The Virtual Book Tour was brought to you by HKS Library & Research Services. As of Spring 2019, our faculty video series is called Behind the Book. Contact us with inquiries.

Nicco Mele:

Hi. My name is Nicco Mele and I'm the author of The End of Big: How the Internet Makes David the New Goliath, out from St. Martin's press in April, 2013. The book is about the tremendous diffusion of power that's happened over the last 35 or 40 years. If if in 1970, I had asked you to describe a computer, assuming you knew what a computer was, you would've described something that might fill a large room, a Cray supercomputer from the mid 70s cost about 5 million bucks and was really only accessible to the biggest institutions of the time, to big universities, to big companies and to big governments, especially the Pentagon and the Department of Defense. Today, 130 million Americans have smart phones with computing power equal to or greater than a Cray supercomputer from the 70s. That's a giant shift in power and it's gone from institutions to individuals with significant consequences for all of the hierarchical institutions of our time.

Each chapter of the book looks at a different institution, big news, big political parties, big government, big industry, big manufacturing, big companies, big entertainment, big armies, big universities and expertise broadly and looks at how these technologies, the combination of the internet and smart phones, has changed the nature of power in these institutions; changed what authority means, what credibility means, what expertise looks like. It's not entirely about technology though. Many of these institutions haven't done a very good job over the last 35 years. Given that some of these institutions haven't done a good job, people are using technology to opt out of them, to create alternative ways of doing things. In higher education, the cost of a four year college degree in the United States has skyrocketed. Its economic value has plummeted. The Department of Labor says that 19% of parking attendance have a four year college degree and some college debt.

It's no wonder that people are looking at online classes and startups like Coursera, Udacity, Khans Academy as alternatives to education. That is in many ways very exciting. It opens up lots of new avenues and possibilities for learning and expertise, but it's also very terrifying. The university's in this country have been a crucial part of credentialing authority and of basic research. It has... going to have consequences across the board. The book, The End of Big, looks at what happens when these big institutions aren't doing a great job and people are able to opt out using this technology that transfers power from institutions to individuals. Sometimes it's exciting and fantastic and sometimes it leaves something to be desired or it's even scary.

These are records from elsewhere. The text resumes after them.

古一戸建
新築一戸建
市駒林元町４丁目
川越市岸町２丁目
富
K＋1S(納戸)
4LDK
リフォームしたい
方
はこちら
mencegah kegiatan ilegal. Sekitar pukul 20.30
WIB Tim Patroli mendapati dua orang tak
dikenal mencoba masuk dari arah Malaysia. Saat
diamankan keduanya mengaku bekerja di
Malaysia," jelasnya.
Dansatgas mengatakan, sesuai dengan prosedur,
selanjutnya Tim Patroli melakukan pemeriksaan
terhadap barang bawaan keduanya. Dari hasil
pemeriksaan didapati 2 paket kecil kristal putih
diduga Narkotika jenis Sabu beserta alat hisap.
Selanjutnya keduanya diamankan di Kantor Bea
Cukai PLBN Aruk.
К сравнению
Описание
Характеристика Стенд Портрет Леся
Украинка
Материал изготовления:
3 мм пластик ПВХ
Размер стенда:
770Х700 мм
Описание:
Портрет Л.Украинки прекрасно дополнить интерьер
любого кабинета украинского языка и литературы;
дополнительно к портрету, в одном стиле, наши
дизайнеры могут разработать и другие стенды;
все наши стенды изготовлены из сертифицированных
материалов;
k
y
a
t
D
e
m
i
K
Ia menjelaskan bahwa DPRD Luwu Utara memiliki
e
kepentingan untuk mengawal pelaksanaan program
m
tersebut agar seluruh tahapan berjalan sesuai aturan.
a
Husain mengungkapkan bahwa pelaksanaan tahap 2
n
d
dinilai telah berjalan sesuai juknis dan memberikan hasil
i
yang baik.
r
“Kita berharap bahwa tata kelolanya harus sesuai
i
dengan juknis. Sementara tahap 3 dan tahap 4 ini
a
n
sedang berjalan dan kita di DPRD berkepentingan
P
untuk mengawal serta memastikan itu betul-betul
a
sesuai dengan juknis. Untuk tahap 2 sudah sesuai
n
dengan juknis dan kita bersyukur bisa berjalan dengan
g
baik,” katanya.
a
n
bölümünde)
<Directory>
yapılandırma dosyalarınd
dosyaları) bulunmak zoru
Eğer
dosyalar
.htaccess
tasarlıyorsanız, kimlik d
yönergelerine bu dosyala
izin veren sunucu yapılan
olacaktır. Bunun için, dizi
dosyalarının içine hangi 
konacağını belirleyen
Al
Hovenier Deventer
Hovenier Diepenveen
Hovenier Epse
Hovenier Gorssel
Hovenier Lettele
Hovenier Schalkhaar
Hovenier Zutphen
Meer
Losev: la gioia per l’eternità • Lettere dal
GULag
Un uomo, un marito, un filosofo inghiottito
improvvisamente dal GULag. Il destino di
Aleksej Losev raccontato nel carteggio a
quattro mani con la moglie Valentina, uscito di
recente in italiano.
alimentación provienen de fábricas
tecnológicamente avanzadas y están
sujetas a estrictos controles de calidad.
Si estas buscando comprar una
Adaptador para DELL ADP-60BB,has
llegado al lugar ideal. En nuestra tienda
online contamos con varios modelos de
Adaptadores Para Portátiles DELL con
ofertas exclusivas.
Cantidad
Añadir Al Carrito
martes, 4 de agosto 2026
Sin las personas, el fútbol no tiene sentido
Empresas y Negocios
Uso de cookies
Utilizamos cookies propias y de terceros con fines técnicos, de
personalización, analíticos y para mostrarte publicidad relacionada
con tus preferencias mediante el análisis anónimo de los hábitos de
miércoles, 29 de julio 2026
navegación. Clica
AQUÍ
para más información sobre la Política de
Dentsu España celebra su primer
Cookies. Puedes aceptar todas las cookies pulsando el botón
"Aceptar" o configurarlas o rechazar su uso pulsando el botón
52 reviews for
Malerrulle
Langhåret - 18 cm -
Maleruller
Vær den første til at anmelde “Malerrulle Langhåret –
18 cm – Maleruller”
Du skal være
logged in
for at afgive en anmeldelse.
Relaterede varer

It's worth noting that it's not the end of big institutions entirely, it's just the end of the old ones. There are seven large companies that control a substantial amount of our online life; amazon, Apple, eBay, Facebook, Google, Microsoft/Skype and Twitter. Those companies also need to understand some of the values and roles of the institutions in the past and figure out ways to incorporate those values or to allow these old institutions to be reformed and have a new life. The core values of our democracy are really essential and important and their hard won. When we look at the case of journalism, there's... Since since the Berlin wall, the number of journalists in this country has been cut almost in half with significant consequences for investigative journalism and holding power accountable. While that's not really entirely the fault of technology, there are a number of factors at play, it nevertheless is a real concern. Part of the reason I wrote the book is to help us imagine a future that combines the best of the past and the best of the future. Thank you.